Results might have been different had we used a different control group. Librarians who worked in the same community as the bartenders and hairdressers were used as controls because they would be expected to have exposure to the same level of environmental stress in all respects expect for their occupational role. Hair salons and bars are places where people generally want to talk about feelings and emotional reactions, whereas in a library, conversation is discouraged. There may be other differences among clients, however, that we were not able to measure. Individuals who use libraries may have different coping styles than those who frequent bars, for example, and hairdressers’ clients are largely female while bars and libraries are more likely to serve both men and women.
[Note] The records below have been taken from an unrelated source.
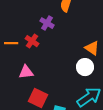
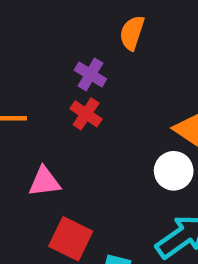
red cross: (32, 41) -> (86, 114), moved

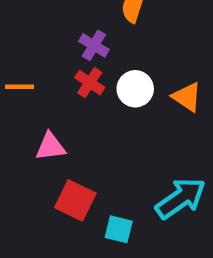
white circle: (174, 171) -> (135, 89), moved

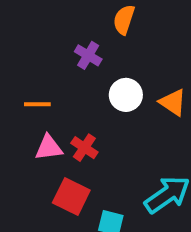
red cross: (90, 83) -> (84, 148), moved
orange line: (19, 87) -> (37, 104), moved

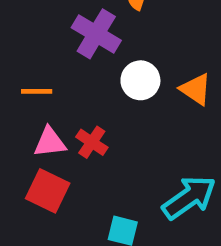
purple cross: (88, 55) -> (96, 34), size x1.5
red square: (71, 196) -> (48, 191), moved

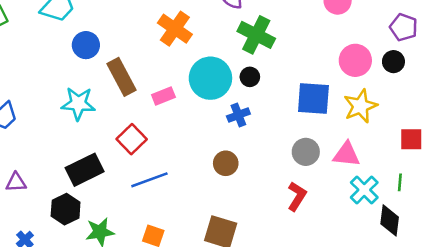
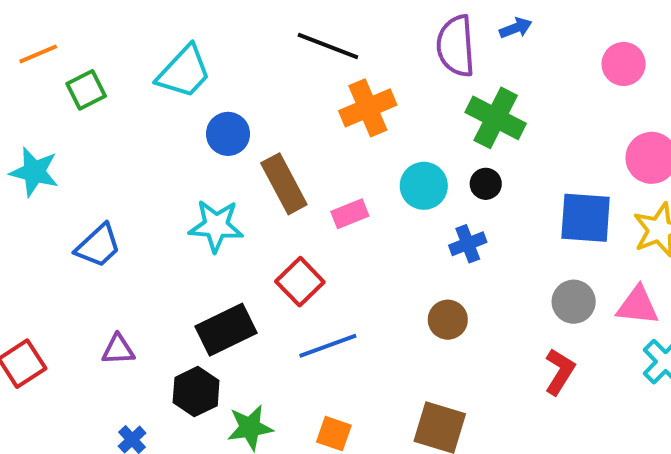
orange cross: (175, 29) -> (368, 108), turned 32
cyan circle: (210, 78) -> (424, 186), size x0.7

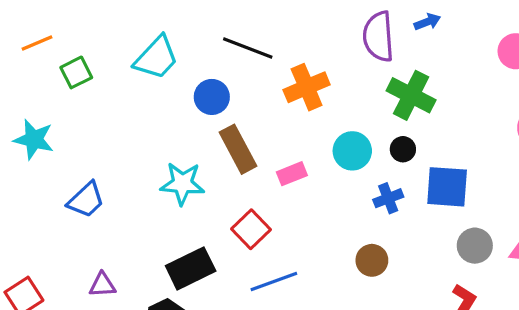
black line: (328, 46) -> (248, 48), moved
blue circle: (228, 134) -> (212, 97), moved
blue square: (586, 218) -> (447, 187), moved

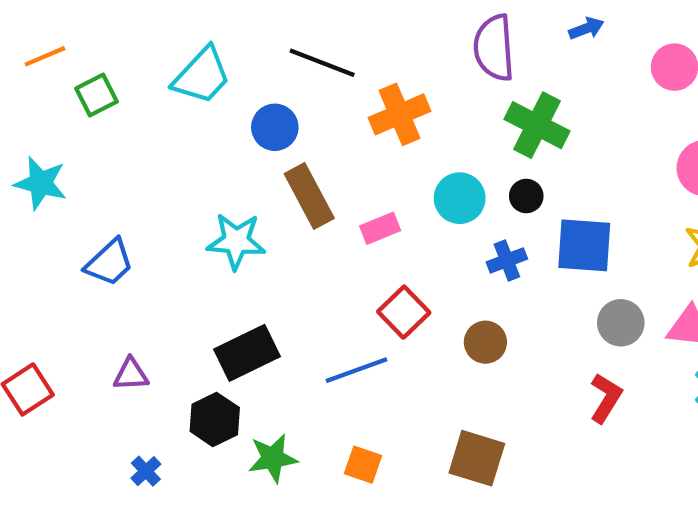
blue arrow: (427, 22) -> (586, 28), moved
red square: (251, 229) -> (404, 312), moved

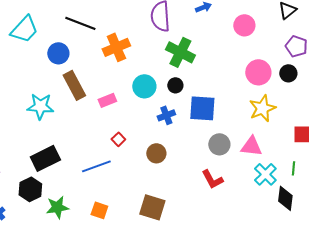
red square: (404, 312) -> (118, 139), size x0.6
red L-shape: (606, 398) -> (212, 179), turned 120

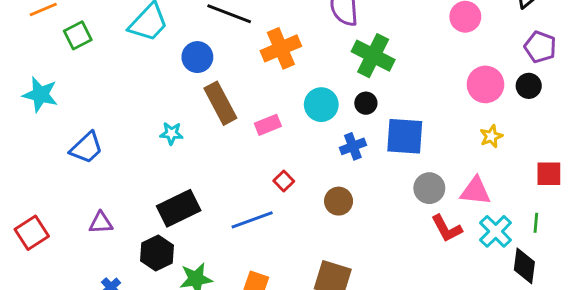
cyan star: (40, 106) -> (171, 133), size x0.6
yellow star: (262, 108) -> (491, 136), size x0.6
red L-shape: (212, 179) -> (447, 228), moved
Finally, while our response rate of 61-65% was reasonable for working telephone numbers, the Internet directories we consulted evidently included many inaccurate listings. The advantage of the Internet was its ability to provide listings of three professions within the same, very specific geographic area, something that would be difficult from other sources. Given our hypotheses about trauma exposure possibly causing avoidance, our rates of distress may be underestimates, as non-respondents may have been more, rather than less likely to be avoiding a reminder of September 11.


Close to one half of the hairdressers and bartenders surveyed reported that it was difficult for them to talk about this subject with so many people, significantly more than the librarians. They also reported negative reactions, including avoiding work because of the association with the terrorist attacks, and wanting to avoid the topic of the attacks with friends and relatives as a result of so much exposure to it at work.
Providing assistance to a community following a disaster is challenging because of the large number of people affected, and because many people who are traumatized by a disaster appear to avoid the traditional mental health system. People with severe acute stress reactions and those who go on to develop frank PTSD should have treatment from a mental health professional. However, the informal network of natural helpers may be a valuable resource for victims who have less severe responses, or for those individuals who are unwilling to see a traditional mental health professional. Identifying ways to provide assistance to natural helpers that allow them to increase their effectiveness with their customers, while diminishing any negative reactions that they may experience as a result of their role, may be a useful element in planning for future disasters.